Tuesday, May 20, 2014

The Image of God

Scripture says all human beings are made in the image of God (Genesis 1:26,27; 9:6; James 3:9,10). There are various implications to this. It would indicate that a human being is a human being, and it is wrong to kill them, even the unborn (Psalms 139:13-16; 51:5; Jeremiah 1:5). But it goes deeper than that; even verbally assaulting another is wrong because of this. It also means it is wrong to look down on people of other races and ethnic groups (Colossians 3:11; Acts 17:26-28; 8:25-40). Also, it requires we treat all people with equity, including the poor and downtrodden (James 2:1-9; Exodus 23:6; Proverbs 14:31). The image of God is the only solid basis for unity without requiring uniformity. One of the immediate impressions of people is that they are all different. But the image of God indicates there is an underlying basis for this kind of equality. Other approaches often cannot find a basis for equality without exaggerating the degree of uniformity between people.

But the problem is that a large part of our society does not hold to this position. They hold that human beings are just some accident the universe produced by chance. And under this definition, it is dubious that they have any value at all. Certainly there is no value in simply being a human being; we are just another animal. Therefore, we are seen as having value for being an "individual." There does not seem to be a clear, objective definition of what this is. It is highly subjective. Is a fetus an individual? A two-year old? Someone born with a physical or mental handicap? An old person with Alzheimer's? And who gets to determine this?  Society? But society is merely an artificial construct, and if there is nothing higher than society to inform it, what basis does it have to judge who has value? Further, if value is something I acquire, then it becomes something I earn. And this puts me in the position of having to pull myself up by my bootstraps. If I become an individual based on what I do, how can I ever do enough?
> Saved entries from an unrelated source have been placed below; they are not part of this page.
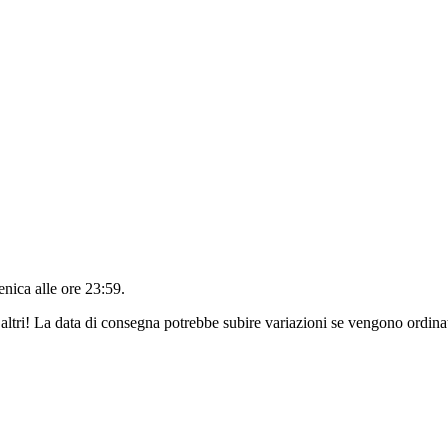
nica alle ore 23:59
.
altri! La data di consegna potrebbe subire variazioni se vengono ordinat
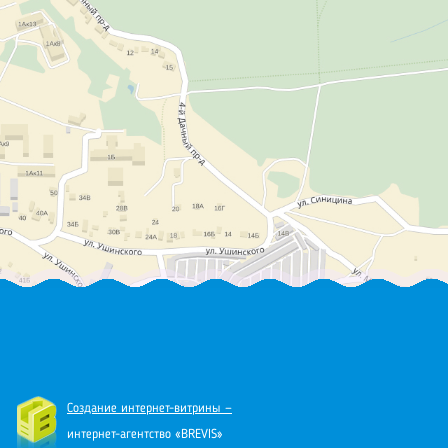
Создание интернет-витрины —
интернет-агентство «BREVIS»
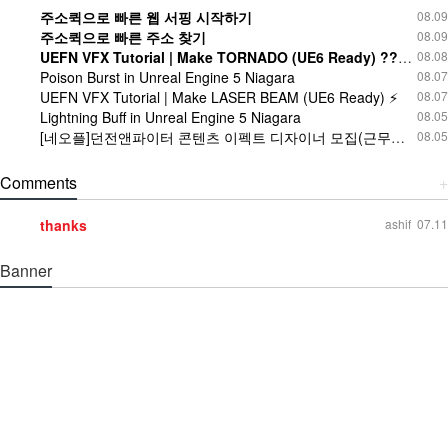
주소퀵으로 빠른 웹 서핑 시작하기
08.09
주소퀵으로 빠른 주소 찾기
08.09
UEFN VFX Tutorial | Make TORNADO (UE6 Ready) ????️
08.08
Poison Burst in Unreal Engine 5 Niagara
08.07
UEFN VFX Tutorial | Make LASER BEAM (UE6 Ready) ⚡
08.07
Lightning Buff in Unreal Engine 5 Niagara
08.05
[네오플]던전앤파이터 콘텐츠 이펙트 디자이너 모집(근무지 : 제주)
08.05
Comments
+
thanks
ashif
07.11
Banner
Where the Christian says, God made me in His image and loved me enough to die for me, not because I deserved it but because He had made me.

But this is a difficult issue, and complicated to discuss. And  we are not going to win people over by sloganeering and soundbites. We need to wrestle with the tough issues and encourage others to do so. This may involve challenging our culture's current secular tendencies. Asking how we can claim all men are created equal if there is no Creator. But I am convinced that this is the only way to uphold genuine equality. However, this involves persuading people of the principles involved, not just passing a few laws.